Republican Debate Preview: Carson Still Leads in Favorability, Trump Is Picking Up Haters

Donald Trump speaks as Ben Carson looks on during the CNBC GOP debate in Boulder, Colorado, on October 28. Carson and Trump, the leaders in early polling, both have high favorability ratings among Republicans. Rick Wilking/REUTERS

After the September 16 Republican debate, Donald Trump's poll numbers started to slump for the first time in his presidential campaign. Once a lock to be in the high 20s, Trump now registers around or below 25 percent in most national polls. The real estate mogul and self-publicity genius hasn't fallen out of the race, but declining favorability numbers suggest he is becoming more polarizing among the general electorate.

According to the latest ABC/Washington Post polls, Trump is nearly tied with Ben Carson in terms of gross favorability within the party—71 percent of Republicans view Carson favorably, with 69 percent for Trump. That outstrips their "establishment" rivals Jeb Bush, Marco Rubio and Ted Cruz, who all hover in the mid- to high 50s.

However, to understand how likable a candidate actually is, you have to take into account his or her net favorability. Although 69 percent of Republicans view Trump favorably, 29 percent view him unfavorably, a much higher number than Carson's 18 percent.

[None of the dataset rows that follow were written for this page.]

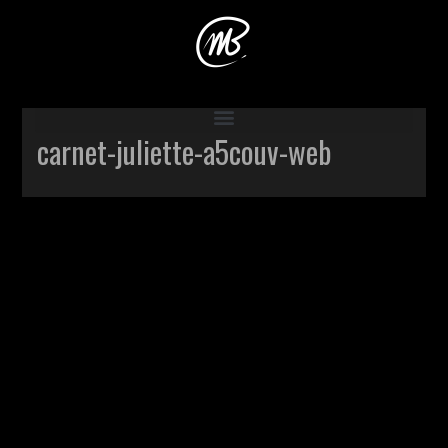
Accueil
>
carnet-juliette-a5couv-web
carnet-juliette-a5couv-web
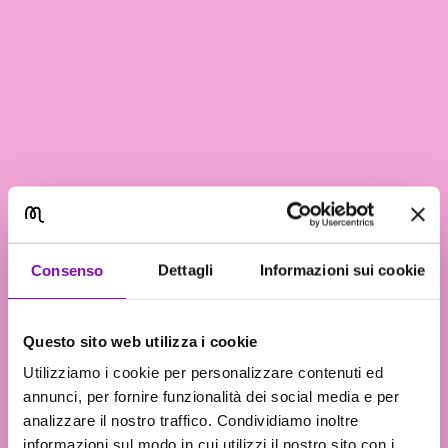
Consenso
Dettagli
Informazioni sui cookie
Questo sito web utilizza i cookie
Utilizziamo i cookie per personalizzare contenuti ed
annunci, per fornire funzionalità dei social media e per
analizzare il nostro traffico. Condividiamo inoltre
informazioni sul modo in cui utilizzi il nostro sito con i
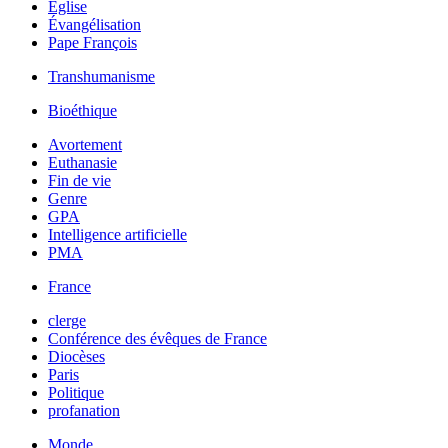
Église
Évangélisation
Pape François
Transhumanisme
Bioéthique
Avortement
Euthanasie
Fin de vie
Genre
GPA
Intelligence artificielle
PMA
France
clerge
Conférence des évêques de France
Diocèses
Paris
Politique
profanation
Monde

The picture here is awful for Bush, who is disliked by 37 percent of respondents from his own party.

Ignoring party affiliations, 60 percent of American voters view Trump unfavorably, a sign that he is very popular with his base but provokes a strong negative reaction from the general public. In contrast, Carson tends to be well-liked by both parties.

Although Carson has had bad publicity, during the debates he has mostly hit singles by never attacking another candidate and consistently staying on message. His grandfatherly tone and sleepy demeanor probably help him avoid the negative associations Trump elicits with his braggadocious approach.

For an extremely likable candidate such as Carson, the debate strategy is usually to do no harm. One significant debate slipup can change the perception of a candidate, provided that it's memorable enough.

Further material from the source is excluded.